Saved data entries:
○ ○ ○ ○ ○
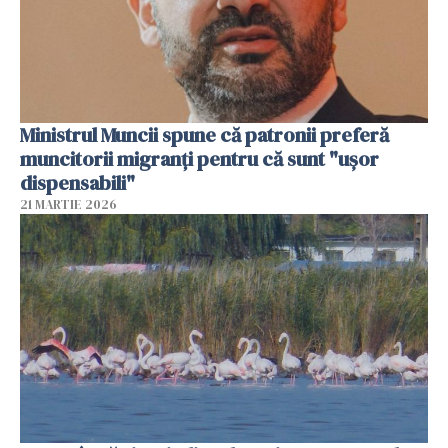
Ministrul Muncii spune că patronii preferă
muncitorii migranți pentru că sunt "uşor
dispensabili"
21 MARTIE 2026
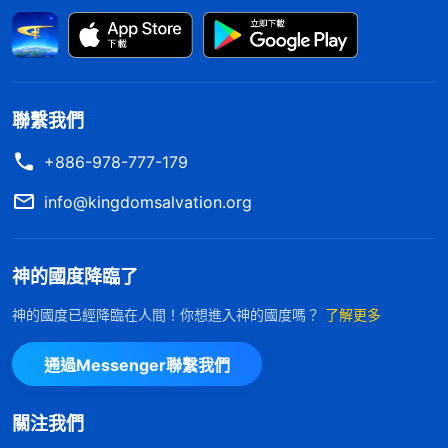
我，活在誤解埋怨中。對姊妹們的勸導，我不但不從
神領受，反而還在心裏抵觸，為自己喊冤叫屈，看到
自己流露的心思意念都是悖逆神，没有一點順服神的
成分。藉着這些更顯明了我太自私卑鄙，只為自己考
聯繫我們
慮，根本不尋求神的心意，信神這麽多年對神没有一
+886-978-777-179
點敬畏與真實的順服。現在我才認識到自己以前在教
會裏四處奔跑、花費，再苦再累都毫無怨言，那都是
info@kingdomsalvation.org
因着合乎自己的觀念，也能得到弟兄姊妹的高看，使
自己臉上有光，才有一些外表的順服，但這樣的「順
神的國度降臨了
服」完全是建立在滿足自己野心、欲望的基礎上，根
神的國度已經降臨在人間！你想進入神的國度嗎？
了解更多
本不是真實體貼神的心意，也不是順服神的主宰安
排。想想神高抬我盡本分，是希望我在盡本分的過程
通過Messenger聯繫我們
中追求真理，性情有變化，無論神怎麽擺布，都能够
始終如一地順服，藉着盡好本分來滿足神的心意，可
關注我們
○ ○ ○ ○ ○
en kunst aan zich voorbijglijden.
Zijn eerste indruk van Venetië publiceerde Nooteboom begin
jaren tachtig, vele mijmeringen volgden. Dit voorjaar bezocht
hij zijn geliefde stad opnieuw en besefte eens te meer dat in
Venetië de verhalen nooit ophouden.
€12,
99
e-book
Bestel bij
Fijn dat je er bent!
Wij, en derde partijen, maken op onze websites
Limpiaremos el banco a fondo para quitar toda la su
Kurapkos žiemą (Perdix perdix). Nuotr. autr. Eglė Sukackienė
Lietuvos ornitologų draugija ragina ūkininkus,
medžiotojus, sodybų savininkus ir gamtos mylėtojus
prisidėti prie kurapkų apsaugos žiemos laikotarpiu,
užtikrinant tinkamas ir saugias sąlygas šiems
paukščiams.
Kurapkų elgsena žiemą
○ ○ ○ ○ ○
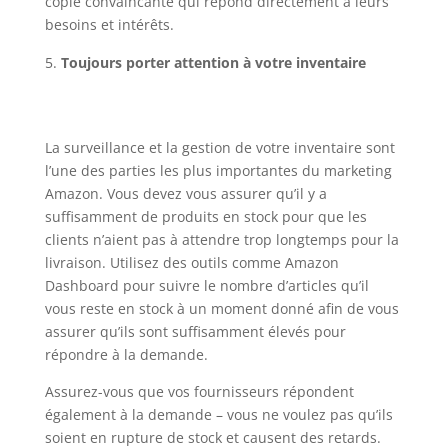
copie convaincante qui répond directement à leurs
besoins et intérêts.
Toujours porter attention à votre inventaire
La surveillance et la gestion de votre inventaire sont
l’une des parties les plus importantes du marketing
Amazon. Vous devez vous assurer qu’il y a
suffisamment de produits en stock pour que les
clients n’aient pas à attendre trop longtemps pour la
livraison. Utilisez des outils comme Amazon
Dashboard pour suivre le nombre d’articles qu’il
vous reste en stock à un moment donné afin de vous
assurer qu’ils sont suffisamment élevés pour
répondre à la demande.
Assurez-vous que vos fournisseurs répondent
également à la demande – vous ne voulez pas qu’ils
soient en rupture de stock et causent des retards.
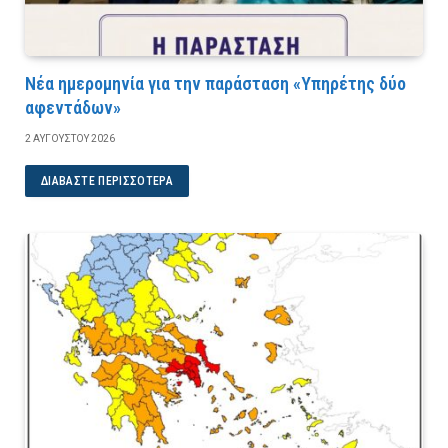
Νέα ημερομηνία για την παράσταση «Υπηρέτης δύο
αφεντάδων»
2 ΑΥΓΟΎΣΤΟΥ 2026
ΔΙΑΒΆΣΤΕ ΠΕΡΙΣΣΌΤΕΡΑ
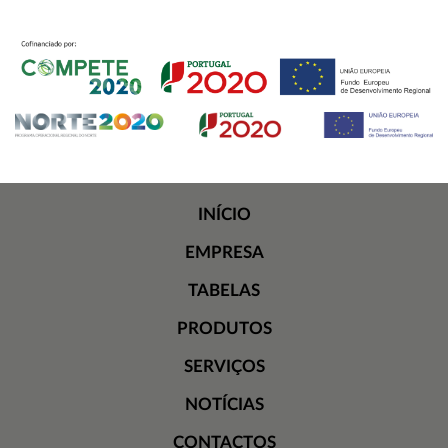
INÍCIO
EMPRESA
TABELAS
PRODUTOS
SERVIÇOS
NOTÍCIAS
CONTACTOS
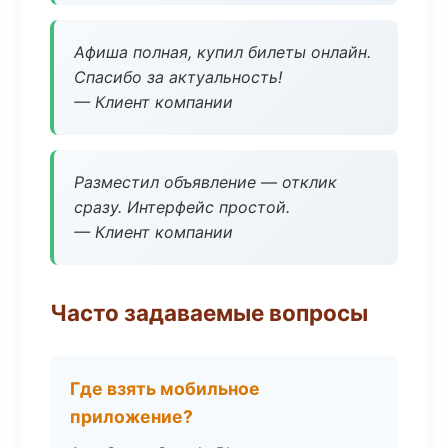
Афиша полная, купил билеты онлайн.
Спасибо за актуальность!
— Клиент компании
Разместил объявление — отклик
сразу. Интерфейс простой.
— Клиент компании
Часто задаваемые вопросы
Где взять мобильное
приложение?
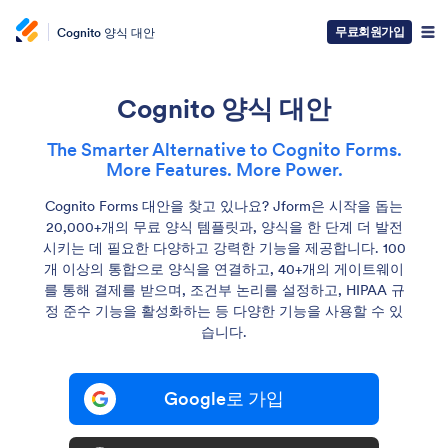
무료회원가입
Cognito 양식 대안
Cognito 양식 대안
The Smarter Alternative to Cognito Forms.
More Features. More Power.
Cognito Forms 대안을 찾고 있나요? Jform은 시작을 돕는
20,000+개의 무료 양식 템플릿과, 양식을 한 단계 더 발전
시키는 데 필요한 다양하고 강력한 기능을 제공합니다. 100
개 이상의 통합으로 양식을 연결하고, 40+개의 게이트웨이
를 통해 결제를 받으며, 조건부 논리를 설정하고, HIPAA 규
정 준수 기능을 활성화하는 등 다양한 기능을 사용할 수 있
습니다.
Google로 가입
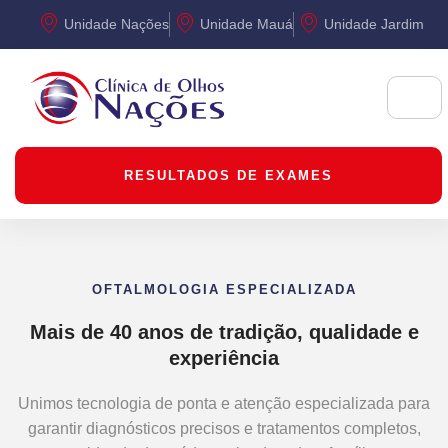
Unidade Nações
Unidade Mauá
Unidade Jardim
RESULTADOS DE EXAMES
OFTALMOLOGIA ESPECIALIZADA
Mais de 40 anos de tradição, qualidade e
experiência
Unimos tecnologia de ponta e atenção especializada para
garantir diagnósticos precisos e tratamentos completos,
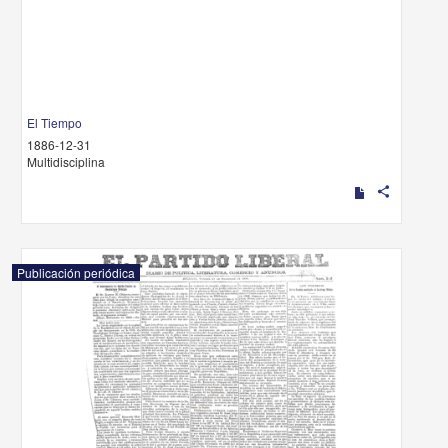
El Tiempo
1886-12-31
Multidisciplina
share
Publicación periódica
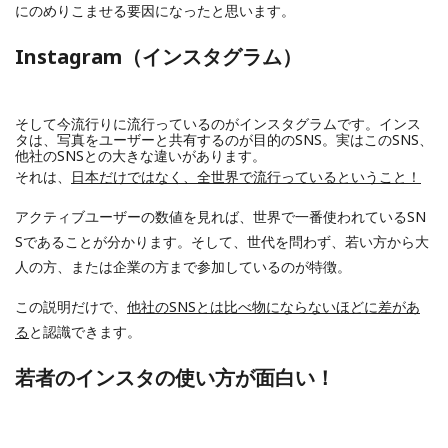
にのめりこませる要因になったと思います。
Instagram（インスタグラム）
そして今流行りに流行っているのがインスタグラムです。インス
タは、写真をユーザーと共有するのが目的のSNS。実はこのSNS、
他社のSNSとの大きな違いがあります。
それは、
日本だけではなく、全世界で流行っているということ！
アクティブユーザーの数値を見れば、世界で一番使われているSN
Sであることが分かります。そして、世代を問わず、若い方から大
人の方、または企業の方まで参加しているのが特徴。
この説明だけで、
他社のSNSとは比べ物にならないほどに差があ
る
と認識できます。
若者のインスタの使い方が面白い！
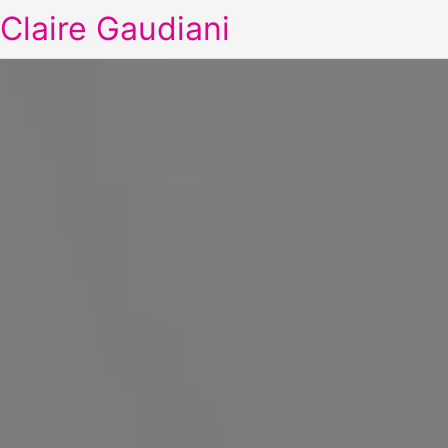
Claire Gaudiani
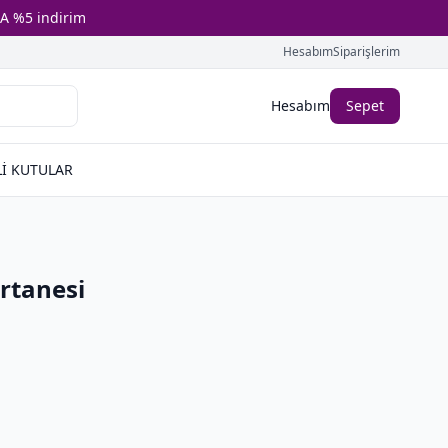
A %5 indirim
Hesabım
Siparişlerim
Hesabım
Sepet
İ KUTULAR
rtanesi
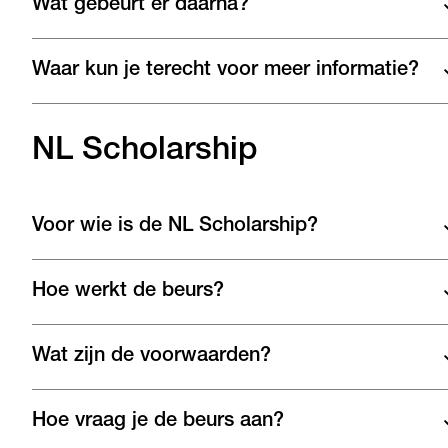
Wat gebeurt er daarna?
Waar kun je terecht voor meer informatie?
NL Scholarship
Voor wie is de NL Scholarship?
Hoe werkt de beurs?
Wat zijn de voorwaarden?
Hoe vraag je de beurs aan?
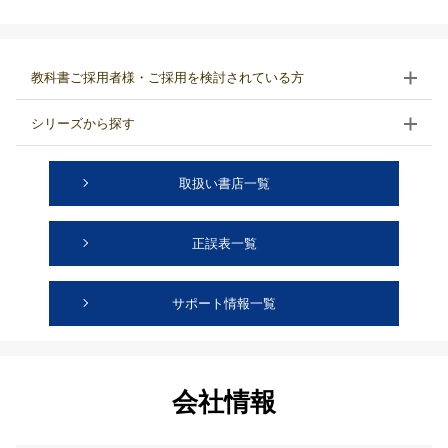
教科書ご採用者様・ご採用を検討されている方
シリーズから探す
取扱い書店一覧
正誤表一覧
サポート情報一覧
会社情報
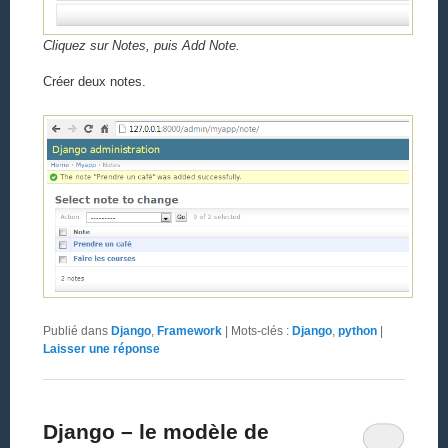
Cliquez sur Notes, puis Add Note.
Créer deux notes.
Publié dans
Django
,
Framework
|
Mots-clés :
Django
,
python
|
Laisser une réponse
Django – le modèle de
○ ○ ○ ○ ○
What you should do | Copy, from the lines above, each one that holds "meer".

Answer below |
hij zijn geliefde stad opnieuw en besefte eens te meer dat in
Waar kun je terecht voor meer informatie?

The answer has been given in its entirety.